:: TASK PROMPT ::
Only the lines holding "DOOR" are wanted. Copy every one from the records below.

** Opening DATA SHOWN block **

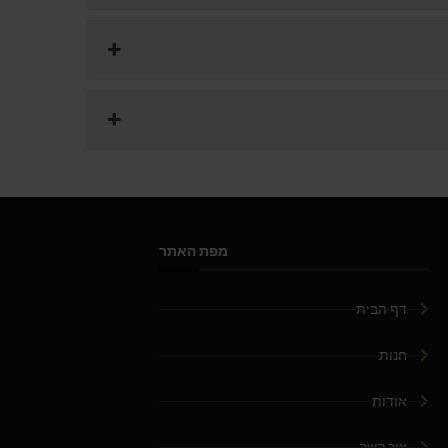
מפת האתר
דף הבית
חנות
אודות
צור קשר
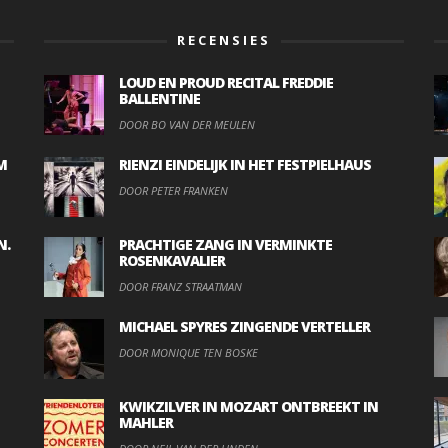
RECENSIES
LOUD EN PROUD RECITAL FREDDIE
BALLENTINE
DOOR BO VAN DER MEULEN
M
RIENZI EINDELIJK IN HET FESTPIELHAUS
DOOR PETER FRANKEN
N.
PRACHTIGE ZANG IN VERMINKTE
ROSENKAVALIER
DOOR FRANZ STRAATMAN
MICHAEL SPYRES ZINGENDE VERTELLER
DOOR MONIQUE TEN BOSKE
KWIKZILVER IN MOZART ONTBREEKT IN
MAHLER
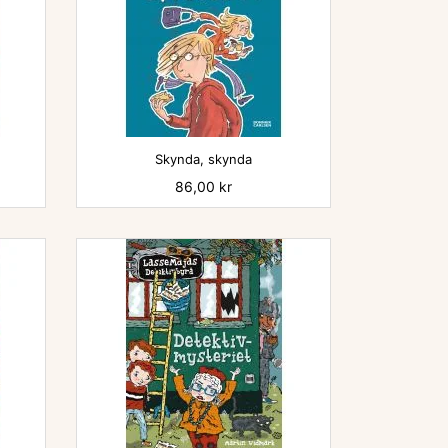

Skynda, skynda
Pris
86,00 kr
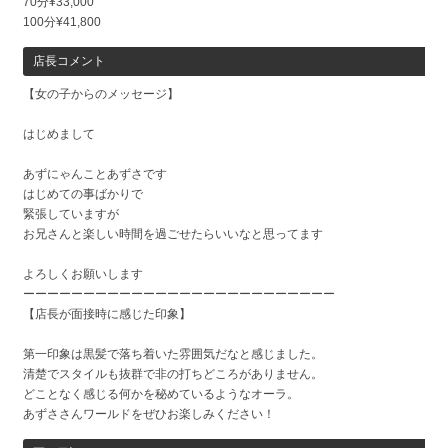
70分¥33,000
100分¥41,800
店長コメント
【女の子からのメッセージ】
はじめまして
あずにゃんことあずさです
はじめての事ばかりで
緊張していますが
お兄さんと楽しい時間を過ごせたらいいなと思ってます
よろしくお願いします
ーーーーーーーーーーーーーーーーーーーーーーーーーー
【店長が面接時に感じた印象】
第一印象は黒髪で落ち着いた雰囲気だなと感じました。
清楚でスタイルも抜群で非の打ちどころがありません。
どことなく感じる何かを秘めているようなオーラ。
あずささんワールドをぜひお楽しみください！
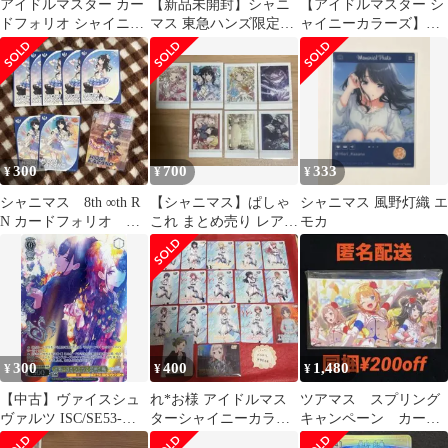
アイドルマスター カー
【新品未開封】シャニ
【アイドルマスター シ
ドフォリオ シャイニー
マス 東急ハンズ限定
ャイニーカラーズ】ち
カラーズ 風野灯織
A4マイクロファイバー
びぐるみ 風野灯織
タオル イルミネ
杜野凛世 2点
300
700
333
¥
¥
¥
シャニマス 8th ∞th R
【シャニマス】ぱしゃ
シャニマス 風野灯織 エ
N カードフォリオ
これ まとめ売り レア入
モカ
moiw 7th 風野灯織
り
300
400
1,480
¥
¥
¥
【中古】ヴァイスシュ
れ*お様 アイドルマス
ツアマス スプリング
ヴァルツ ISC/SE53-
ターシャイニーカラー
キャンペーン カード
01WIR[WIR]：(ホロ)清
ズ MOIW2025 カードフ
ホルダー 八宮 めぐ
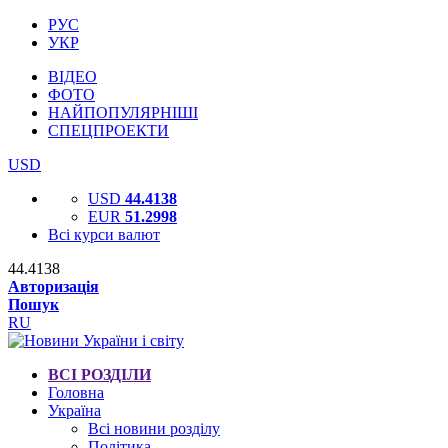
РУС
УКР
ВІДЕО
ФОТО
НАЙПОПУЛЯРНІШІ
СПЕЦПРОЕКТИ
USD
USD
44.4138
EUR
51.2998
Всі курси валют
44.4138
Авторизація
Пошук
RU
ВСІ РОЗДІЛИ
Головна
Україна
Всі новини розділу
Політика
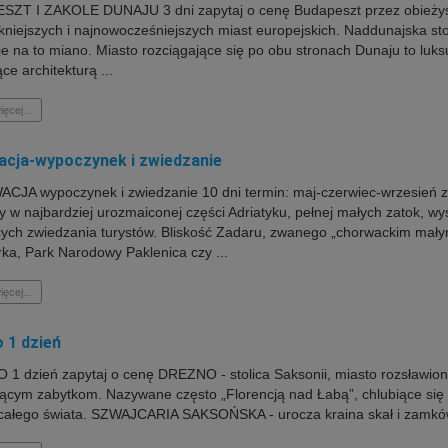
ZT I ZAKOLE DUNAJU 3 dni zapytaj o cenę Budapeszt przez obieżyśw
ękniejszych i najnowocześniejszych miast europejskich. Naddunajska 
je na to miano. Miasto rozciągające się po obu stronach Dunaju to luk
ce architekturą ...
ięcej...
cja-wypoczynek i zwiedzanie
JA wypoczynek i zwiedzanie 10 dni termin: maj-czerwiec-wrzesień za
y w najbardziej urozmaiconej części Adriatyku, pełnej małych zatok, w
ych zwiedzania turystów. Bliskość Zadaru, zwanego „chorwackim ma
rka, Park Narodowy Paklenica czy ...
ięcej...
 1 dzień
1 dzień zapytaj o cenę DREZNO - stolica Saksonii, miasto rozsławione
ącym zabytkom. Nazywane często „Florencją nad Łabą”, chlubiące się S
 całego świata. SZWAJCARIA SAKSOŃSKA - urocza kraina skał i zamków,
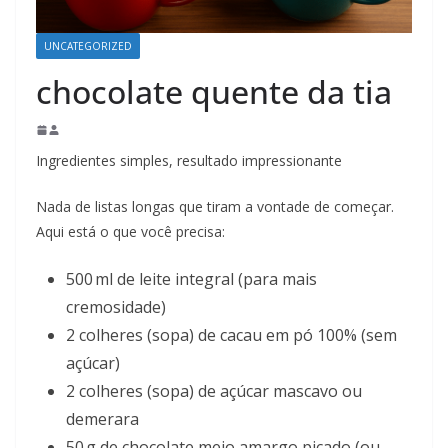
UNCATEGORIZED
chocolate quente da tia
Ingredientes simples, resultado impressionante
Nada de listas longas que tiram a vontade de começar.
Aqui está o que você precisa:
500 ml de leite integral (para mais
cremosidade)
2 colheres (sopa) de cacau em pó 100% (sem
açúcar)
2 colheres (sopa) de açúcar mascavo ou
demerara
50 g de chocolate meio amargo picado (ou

** Closing DATA SHOWN block **
** Opening DATA SHOWN block **

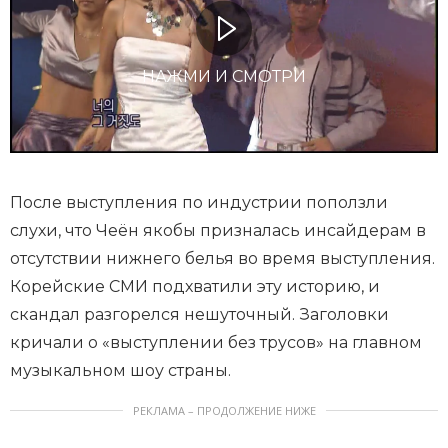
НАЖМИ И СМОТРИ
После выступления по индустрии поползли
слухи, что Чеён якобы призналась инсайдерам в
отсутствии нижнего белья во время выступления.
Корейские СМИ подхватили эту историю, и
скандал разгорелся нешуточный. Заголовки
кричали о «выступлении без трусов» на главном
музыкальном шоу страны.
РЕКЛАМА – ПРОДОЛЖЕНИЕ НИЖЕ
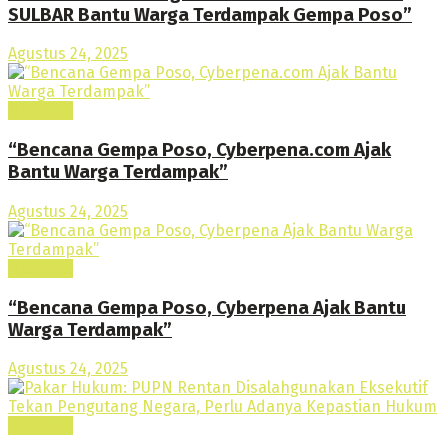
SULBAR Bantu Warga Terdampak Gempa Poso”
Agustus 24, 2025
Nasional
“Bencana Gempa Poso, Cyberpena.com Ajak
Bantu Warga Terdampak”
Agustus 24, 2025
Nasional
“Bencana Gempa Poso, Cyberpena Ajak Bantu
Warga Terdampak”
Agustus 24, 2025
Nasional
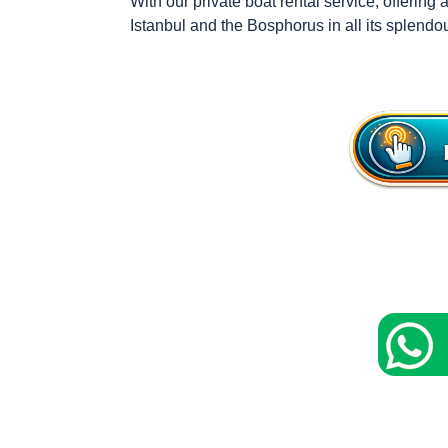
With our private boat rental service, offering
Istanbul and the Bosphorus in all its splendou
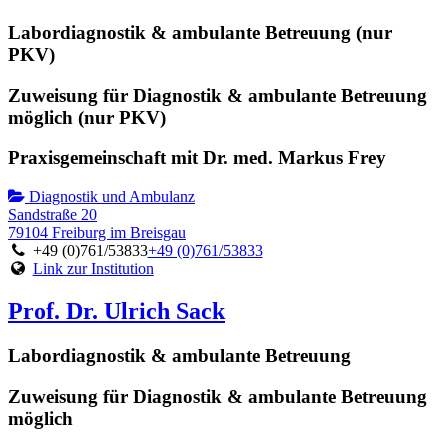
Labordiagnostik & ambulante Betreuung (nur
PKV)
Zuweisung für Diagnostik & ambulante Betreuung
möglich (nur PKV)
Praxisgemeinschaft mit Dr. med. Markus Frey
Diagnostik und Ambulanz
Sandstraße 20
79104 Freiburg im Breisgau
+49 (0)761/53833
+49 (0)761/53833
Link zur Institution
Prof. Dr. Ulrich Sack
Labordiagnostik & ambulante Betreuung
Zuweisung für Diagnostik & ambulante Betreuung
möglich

** Closing DATA SHOWN block **

:: OUTPUT OF THE EXERCISE ::
DOOR BO VAN DER MEULEN
DOOR PETER FRANKEN
DOOR FRANZ STRAATMAN
DOOR MONIQUE TEN BOSKE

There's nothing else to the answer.